[Dataset excerpts]
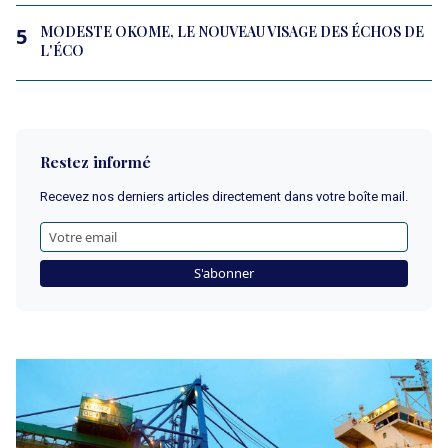
MODESTE OKOME, LE NOUVEAU VISAGE DES ÉCHOS DE
5
L'ÉCO
Restez informé
Recevez nos derniers articles directement dans votre boîte mail.
S'abonner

Task to carry out: Return every entry above exactly as written, with no pictures included.

Task response:
MODESTE OKOME, LE NOUVEAU VISAGE DES ÉCHOS DE
5
L'ÉCO
Restez informé
Recevez nos derniers articles directement dans votre boîte mail.
S'abonner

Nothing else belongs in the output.